The parking space in front of the charger was open. The poor little chargewr was another matter. It needed some love. the lower 2-socket piece of the plug was loose and flopping around. Bteween it and several time outs, it took some patience and holding of the plug in place to get charging initiated. But once I did, it did well. My only fear was that the lower part of the plug might break off and get stuck in the car. Fortunately, it did not. Anyway, I charged u to 85% amd was ready to set off when my wife fortunately persuaded me during a phone call that perhaps a nighjt with some extra rest mighht be in order. I had told her I could not reconcile the different things I was seeing on the apps and maps about how long it would take me to get to Idaho. So, I booked a local hotel, got some laundry done, relaxed and actually got more than 4 hours of sleep.

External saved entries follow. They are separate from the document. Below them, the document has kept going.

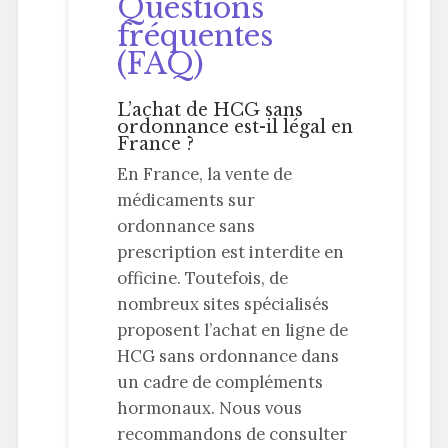
Questions
fréquentes
(FAQ)
L’achat de HCG sans
ordonnance est-il légal en
France ?
En France, la vente de
médicaments sur
ordonnance sans
prescription est interdite en
officine. Toutefois, de
nombreux sites spécialisés
proposent l’achat en ligne de
HCG sans ordonnance dans
un cadre de compléments
hormonaux. Nous vous
recommandons de consulter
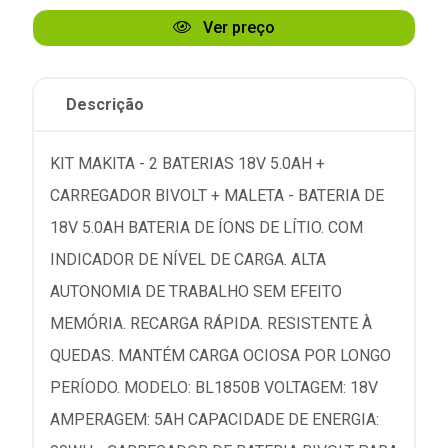
Ver preço
Descrição
KIT MAKITA - 2 BATERIAS 18V 5.0AH +
CARREGADOR BIVOLT + MALETA - BATERIA DE
18V 5.0AH BATERIA DE ÍONS DE LÍTIO. COM
INDICADOR DE NÍVEL DE CARGA. ALTA
AUTONOMIA DE TRABALHO SEM EFEITO
MEMÓRIA. RECARGA RÁPIDA. RESISTENTE À
QUEDAS. MANTÉM CARGA OCIOSA POR LONGO
PERÍODO. MODELO: BL1850B VOLTAGEM: 18V
AMPERAGEM: 5AH CAPACIDADE DE ENERGIA:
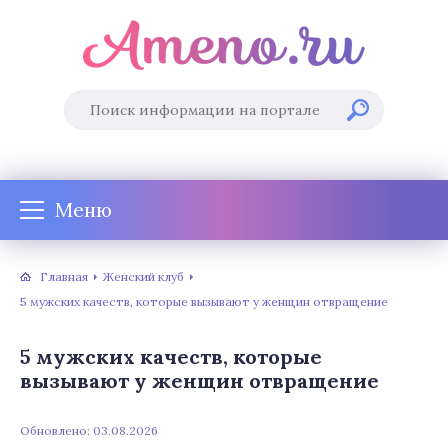
Меню
Главная
Женский клуб
5 мужских качеств, которые вызывают у женщин отвращение
5 мужских качеств, которые
вызывают у женщин отвращение
Обновлено: 03.08.2026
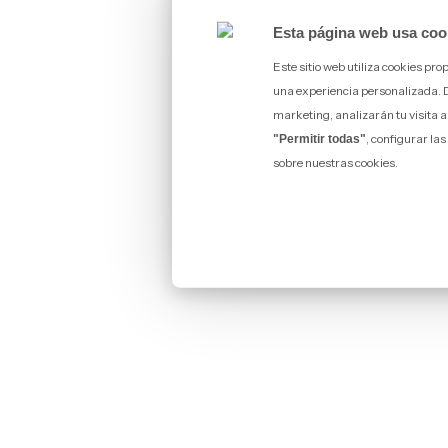
Esta página web usa coo
Este sitio web utiliza cookies pr
una experiencia personalizada. De 
marketing, analizarán tu visita a
, configurar la
"Permitir todas"
sobre nuestras cookies.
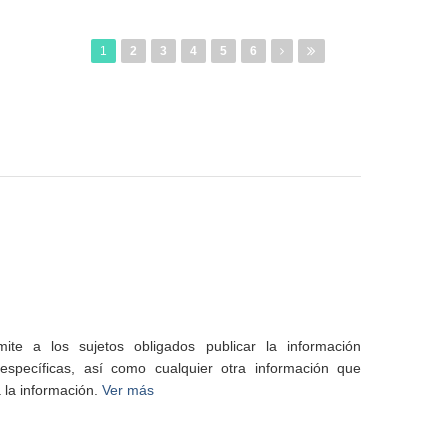
1
2
3
4
5
6
te a los sujetos obligados publicar la información
specíficas, así como cualquier otra información que
 la información.
Ver más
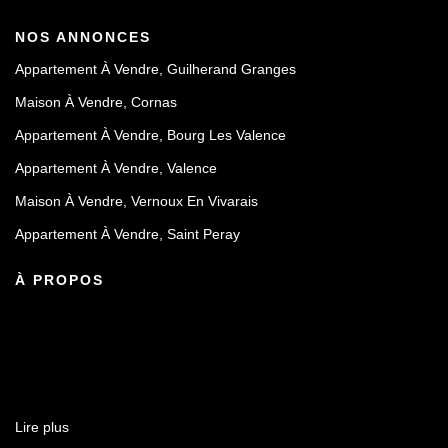
NOS ANNONCES
Appartement À Vendre, Guilherand Granges
Maison À Vendre, Cornas
Appartement À Vendre, Bourg Les Valence
Appartement À Vendre, Valence
Maison À Vendre, Vernoux En Vivarais
Appartement À Vendre, Saint Peray
À PROPOS
Lire plus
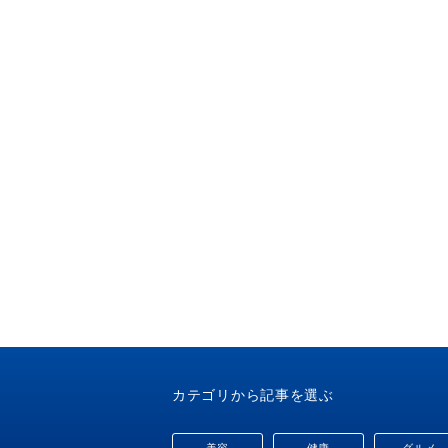
カテゴリから記事を選ぶ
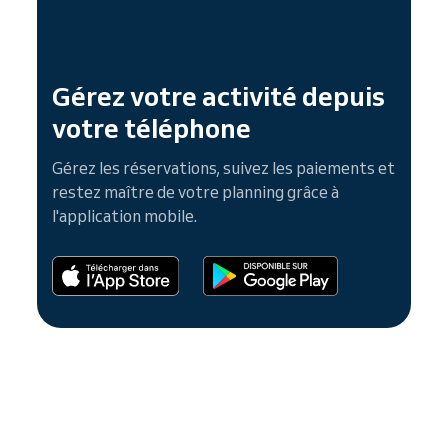
Gérez votre activité depuis
votre téléphone
Gérez les réservations, suivez les paiements et
restez maître de votre planning grâce à
l'application mobile.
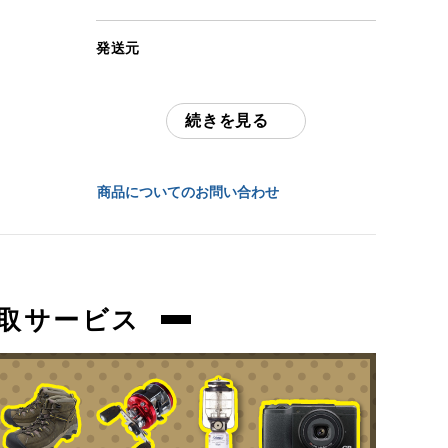
(撮影、運搬備品は除く)
発送元
アイテム状態
全国通販・買取センター
中古：S（ほぼ新品・新古未使用品）
未開封のお品物になります。外箱の傷みや
続きを見る
住所
保管時の多少の擦れ、汚れはご容赦くださ
い。
東京都江戸川区中葛西6-10-15 2F
商品についてのお問い合わせ
商品管理コード
お問合わせ番号
orb-2605302819-od-081570462
orb-2605302819-od-081570462
取サービス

Days 35-37 | July 9-11 | Final Segments
I’ve been home for a little over a week, and apologize for not wrapping up the itinerary sooner (though I’m pretty sure nobody was holding their breath ). Day 35 had me heading to Portland via I84W, which was arguably the best segment of road on the entire trip, from both a scenic and a construction quality perspective. I found myself reaching the Twin Falls area much sooner than predicted by software the previous evening. My guess is that, again, I was misinterpreting something. In either case, I like the way this worked out. I had a beautiful sunrise coming out of SLC, and a lovely drive with very little traffic through some lovely scenery. As I left the SLC area, I charged up at an EA located in a Walmart lot near Ogden. I got to that charger to discover, and not for the first time, a Chevy Bolt using a 350kW charger. I don’t want to sound mean-spirited, so I won’t say what I was thinking at the time. Amazingly, this would only be the first of three such sightings in one day.
I ran into my second GT of the trip at an EA charging station in Boise. Nice fellow, but this was his first experience using an EA charger, and it showed. The car looks good in Silver. While in Boise, I conducted a taste test at the suggestion of my daughters, to determine whether Five Guys' French fries taste better in Idaho. They do.
I had originally planned to head to Seattle from SLC, but as mentioned in an earlier post, I was really wanting to be home. So, when I discovered that a family member would not be there, I took Seattle off the route. This saved me 1-2 days, but it also meant I would not break 10k miles on the trip. Ah well. The I84 route takes you through the Columbia Gorge and straight toward Mt. Hood on the way into Portland, a truly stunning drive. I stayed in Portland with my brother and his family, and on Sunday, July 10, we ambled about Portland. It was my first time there not spent in meetings at an airport hotel conference room, and I thoroughly enjoyed it. While the city still shows a few scars of some of its political events, it’s a pretty town full of nice people, interesting architecture, and really good beer.
I left Portland at 6pm with Medford OR in my sights for a place to sleep the night and set the stage for a short drive home on Monday, July 11. I left Medford at 6:15 am, and with stops to charge in Yreka and Willows CA, I was home by 1:10 pm.
Thanks for joining me on this drive! I enjoyed it thoroughly.